((

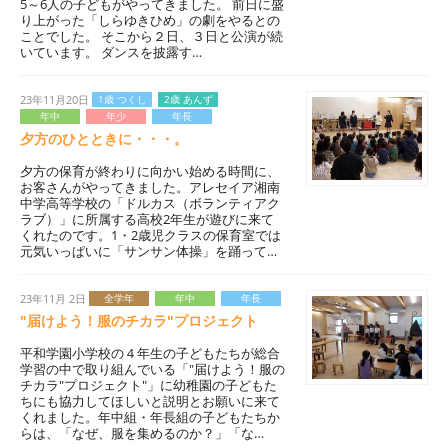
5～6人の子どもがやってきました。 前日に盛
り上がった「しらゆきひめ」の劇をやるとの
ことでした。 そこから２日、３日と公演が続
いています。 ダンスを披露す…
23年11月20日
1歳 つくし
2歳 あんず
年中
年少
年長
夕方のひとときに・・・。
夕方の保育が終わりに向かい始める時間に、
お客さんがやってきました。アレセイア湘南
中学高等学校の「ドルカス（ボランティアク
ラブ）」に所属する高校2年生が遊びに来て
くれたのです。1・2歳児クラスの保育室では
元気いっぱいに「サンサン体操」を踊って…
23年11月 2日
全学年
年中
年長
"届けよう！服のチカラ"プロジェクト
平和学園小学校の４年生の子どもたちが総合
学習の中で取り組んでいる「"届けよう！服の
チカラ"プロジェクト"」に幼稚園の子どもた
ちにも協力してほしいと説明とお願いに来て
くれました。年中組・年長組の子どもたちか
らは、「なぜ、服を集めるのか？」「な…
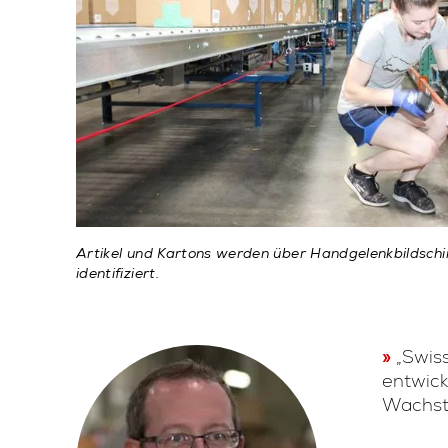
Artikel und Kartons werden über Handgelenkbildsch
identifiziert.
„Swis
entwick
Wachst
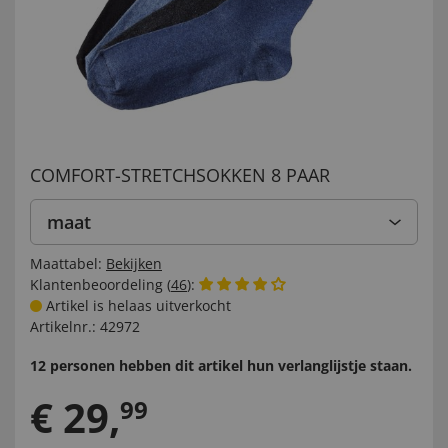
COMFORT-STRETCHSOKKEN 8 PAAR
maat
Maattabel:
Bekijken
Klantenbeoordeling (
46
):
Artikel is helaas uitverkocht
Artikelnr.:
42972
12 personen hebben dit artikel hun verlanglijstje staan.
€
29
,
99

))

TO DO
Copy every record verbatim while leaving each picture out.

OUTPUT OF THE EXERCISE
5～6人の子どもがやってきました。 前日に盛
り上がった「しらゆきひめ」の劇をやるとの
ことでした。 そこから２日、３日と公演が続
いています。 ダンスを披露す…
23年11月20日
1歳 つくし
2歳 あんず
年中
年少
年長
夕方のひとときに・・・。
夕方の保育が終わりに向かい始める時間に、
お客さんがやってきました。アレセイア湘南
中学高等学校の「ドルカス（ボランティアク
ラブ）」に所属する高校2年生が遊びに来て
くれたのです。1・2歳児クラスの保育室では
元気いっぱいに「サンサン体操」を踊って…
23年11月 2日
全学年
年中
年長
"届けよう！服のチカラ"プロジェクト
平和学園小学校の４年生の子どもたちが総合
学習の中で取り組んでいる「"届けよう！服の
チカラ"プロジェクト"」に幼稚園の子どもた
ちにも協力してほしいと説明とお願いに来て
くれました。年中組・年長組の子どもたちか
らは、「なぜ、服を集めるのか？」「な…
Artikel und Kartons werden über Handgelenkbildsch
identifiziert.
„Swis
entwick
Wachst
COMFORT-STRETCHSOKKEN 8 PAAR
maat
Maattabel:
Bekijken
Klantenbeoordeling (
46
):
Artikel is helaas uitverkocht
Artikelnr.:
42972
12 personen hebben dit artikel hun verlanglijstje staan.
€
29
,
99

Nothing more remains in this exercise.